The last week, and particularly Friday, has been absorbed by what I’m calling a Chaos Vortex. I’m sure you can figure out what I mean by that; you’ve probably experienced your own Chaos Vortex. Something chaotic happens, and maybe you jump in voluntarily (as I did), but it keeps spinning and spinning until it starts impacting things that never should have been touched by it. I’m being specifically vague about the particular issue because it’s not actually mine, but the chaos vortex has sucked in several church members, my job (praise God for an understanding boss!), and an overworked friend who is now hosting something I usually host.
It has gotten me thinking about the nature of sacrifice, though.
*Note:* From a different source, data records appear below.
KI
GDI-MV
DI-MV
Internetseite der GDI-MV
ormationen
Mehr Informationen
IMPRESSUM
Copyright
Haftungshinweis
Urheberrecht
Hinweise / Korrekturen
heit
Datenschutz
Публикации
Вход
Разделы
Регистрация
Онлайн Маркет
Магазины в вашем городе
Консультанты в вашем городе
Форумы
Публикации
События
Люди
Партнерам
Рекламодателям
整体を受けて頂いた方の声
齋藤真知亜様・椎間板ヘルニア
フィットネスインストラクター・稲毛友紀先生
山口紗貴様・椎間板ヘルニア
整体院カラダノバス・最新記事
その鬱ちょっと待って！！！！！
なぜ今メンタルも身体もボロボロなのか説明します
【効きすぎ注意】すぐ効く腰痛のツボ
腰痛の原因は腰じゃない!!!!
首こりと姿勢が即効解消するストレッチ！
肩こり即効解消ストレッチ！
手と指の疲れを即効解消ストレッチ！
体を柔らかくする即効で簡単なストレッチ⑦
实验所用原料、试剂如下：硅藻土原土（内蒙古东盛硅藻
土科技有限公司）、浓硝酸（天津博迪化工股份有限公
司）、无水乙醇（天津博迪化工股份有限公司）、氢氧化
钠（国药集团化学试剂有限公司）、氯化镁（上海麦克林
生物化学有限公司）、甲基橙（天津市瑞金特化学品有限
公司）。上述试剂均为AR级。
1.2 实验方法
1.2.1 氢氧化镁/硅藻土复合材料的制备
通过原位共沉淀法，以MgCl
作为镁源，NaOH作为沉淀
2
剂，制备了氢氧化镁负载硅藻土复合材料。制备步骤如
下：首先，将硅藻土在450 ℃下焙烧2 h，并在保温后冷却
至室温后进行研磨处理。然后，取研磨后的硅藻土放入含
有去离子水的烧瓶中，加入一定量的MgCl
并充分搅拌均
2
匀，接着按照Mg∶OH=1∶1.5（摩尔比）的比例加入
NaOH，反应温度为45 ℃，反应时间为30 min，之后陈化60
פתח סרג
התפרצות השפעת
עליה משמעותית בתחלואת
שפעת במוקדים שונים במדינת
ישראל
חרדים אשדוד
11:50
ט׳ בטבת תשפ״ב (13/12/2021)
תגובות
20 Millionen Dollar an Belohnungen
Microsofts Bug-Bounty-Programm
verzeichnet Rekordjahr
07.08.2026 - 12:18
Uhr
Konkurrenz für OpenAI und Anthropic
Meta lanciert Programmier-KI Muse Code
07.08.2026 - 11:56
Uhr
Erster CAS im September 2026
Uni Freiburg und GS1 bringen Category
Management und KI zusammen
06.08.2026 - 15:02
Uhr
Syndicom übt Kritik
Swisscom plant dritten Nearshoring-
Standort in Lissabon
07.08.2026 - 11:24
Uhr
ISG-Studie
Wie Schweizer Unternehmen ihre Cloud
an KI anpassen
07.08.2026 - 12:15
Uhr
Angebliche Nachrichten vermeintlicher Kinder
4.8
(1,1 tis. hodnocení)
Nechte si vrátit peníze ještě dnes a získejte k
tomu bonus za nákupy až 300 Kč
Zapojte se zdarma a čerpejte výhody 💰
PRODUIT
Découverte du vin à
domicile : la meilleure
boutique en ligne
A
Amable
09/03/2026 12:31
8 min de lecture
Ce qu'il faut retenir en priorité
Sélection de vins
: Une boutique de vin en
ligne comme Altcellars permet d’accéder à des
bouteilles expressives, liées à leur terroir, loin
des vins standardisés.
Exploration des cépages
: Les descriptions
I jumped into the situation voluntarily, and knowing it would be messy, but this week in particular has fallen out of the bounds of the anticipated chaos. Something has been put on me that I distinctly did not want. And while others have willingly jumped in to alleviate the pain for me, it shouldn’t be on any of our shoulders. But isn’t that sacrifice? Can something really be a sacrifice if it’s completely under your control? It occurs to me now that even Jesus’ death was a Chaos Vortex: it wasn’t just that he personally was whipped and executed, but it also impacted people like Joseph of Aramathea, who gave up his tomb, and Simon the Cyrene, who was forced to carry the cross because Jesus couldn’t bear it. This whole time, since I jumped into the situation months ago, I’ve been looking for some sort of specific heart-lesson, and I guess this is it: giving and sacrifice are messy in ways you would never expect.
Not quite two months ago, on Communion Sunday, I wrote this sonnet. It feels more real to me now than it did when I wrote it. I have no doubt that there will be moments in the future where it feels even more real.
Originally written May 6, 2018
“Lord, make me more like You,” I softly prayed,
As in my hands I held the bread and wine
In memory of that dark night You dined,
The fateful night when You would be betrayed—
“Lord, make me more like You.” You broke the bread—
Your body, whipped and battered, nailed and speared—
They cast lots for Your clothes—They mocked and jeered—
The Word of Life now left cold, silent, dead—
“Lord, make me more like You.” You drank the cup—
The next day, given vinegar to sip—
Your blood dripped out, and dripped and dripped and dripped—
Your life was never Yours—You gave it up—
“Lord, make me more like you.” Such suffering!
A broken self to match a broken king.